As an estrogen-dependent pro-inflammatory disease, endometriosis is defined as the colonization and growth of endometrial tissues at anatomic sites outside of the uterine cavity, primarily on the pelvic peritoneum and ovaries. Up to 5-10 percent of reproductive-aged women worldwide chronically suffer from endometriosis symptoms, such as pelvic pain and infertile.
Due to the severe chronic morbidity associated with this gynecological disorder, our study has attempted to identify the distinguishing molecular features of endometriotic lesions and endometrial dysfunction to develop more effective prognostic, diagnostic, and/or treatment strategies for the clinical management of this debilitating disease and the amelioration of endometriosis-associated infertility.
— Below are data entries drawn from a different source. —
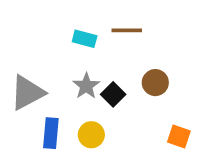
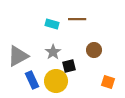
black square: (113, 94) -> (69, 66), moved, turned 32
blue rectangle: (51, 133) -> (32, 80), turned -30
yellow circle: (91, 135) -> (56, 81), size x1.5

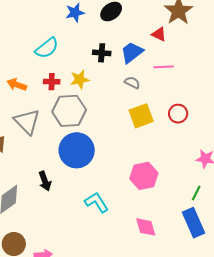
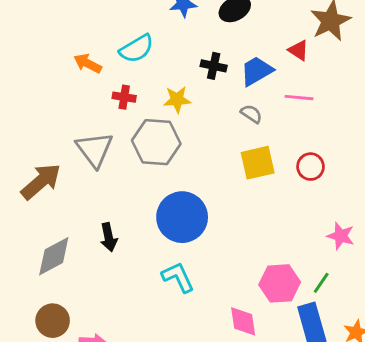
red cross: (52, 82) -> (124, 97), moved
orange arrow: (17, 85) -> (88, 63), moved
blue circle: (77, 150) -> (182, 217), moved
pink hexagon: (144, 176) -> (280, 283), moved

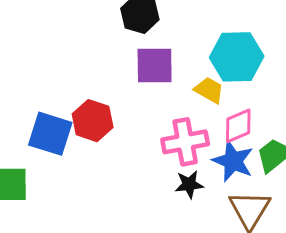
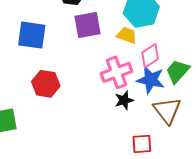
red hexagon: (93, 121) -> (46, 84), moved
blue square: (50, 134) -> (32, 35), moved

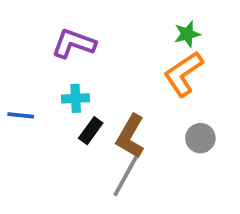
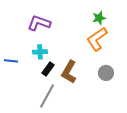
gray line: (127, 174) -> (47, 96), moved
Project 1: Estrogen/Estrogen Receptor Beta Axis in Endometriosis
Endometriosis is an estrogen-dependent disease. Therefore, the estrogen/Estrogen Receptor (ER)s axis has a critical role in endometriosis progression. Among ERs, the ER-beta level is significantly elevated in endometriotic tissues as compared with normal endometriosis. Now, we will investigate the role of ER-beta in endometriosis progression with the OMICs data set.
Project 2: Dysregulation of Immune in Endometriosis
Retrograde menstruation is the main driving factor to initiate the endometriosis progression. To shedding endometrial fragments is developed into endometriotic lesions, the immune system should be dysregulated compared to normal women. However, it is not elucidated how the immune system is changed in endometriosis patients to allow endometriotic lesions. Now, we investigate how endometriotic lesions dysregulate and then generate an endometriosis-competent immune environment to enhance endometriosis.
Project 3: Endocrine Disruptor in Endometriosis Progression
The central hypothesis of endometriosis is retrograde menstruation. Most of the reproductive-aged women (90%) have experienced retrograde menstruation, but 10% of women suffer from endometriosis symptoms. In addition to retrograde menstruation, however, other factors should involve in the initiation of endometriosis. Our hypothesis is the exposure of the environment hormone causes endometriosis progression along with retrograde menstruation. Now, we will investigate the molecular etiology of environmental hormone in endometriosis initiation.
Project 4: Alteration of Epigenetic Regulation in Endometriosis
In addition to genetic variation, the altered epigenomic pattern is also associated with the endometriosis progression. For example, the DNA methylation pattern is quite difference between normal endometrium versus endometriotic tissues. Therefore, our project aims to define how DNA methyltransferase involves endometriosis
progression with various animal models and human endometriotic lesions.
Project 5: Genetic Mutation Causing Endometriosis
Previous studies revealed exon specific gene mutations are defined in endometriosis patients. However, it is not clearly elucidated whether these genes mutation causes endometriosis progression. Using the CRISPR/Cas9 system, we will determine whether these gene mutations initiate and progress the endometriosis.
Project 6: Diet therapy for the endometriosis
Our studies revealed that ER-beta has an essential role in endometriosis progression. However, most ER-beta antagonists also inhibit ER-alpha activity in vivo and cause side effects by suppressing ER-alpha activity. To effectively suppress endometriosis without side effects, we have screened natural ligands that effectively inhibit ER-beta activity but not ER-alpha activity. Now, we will investigate whether foods that contain high levels of ER-beta inhibiting natural ligands suppress the endometriosis progression.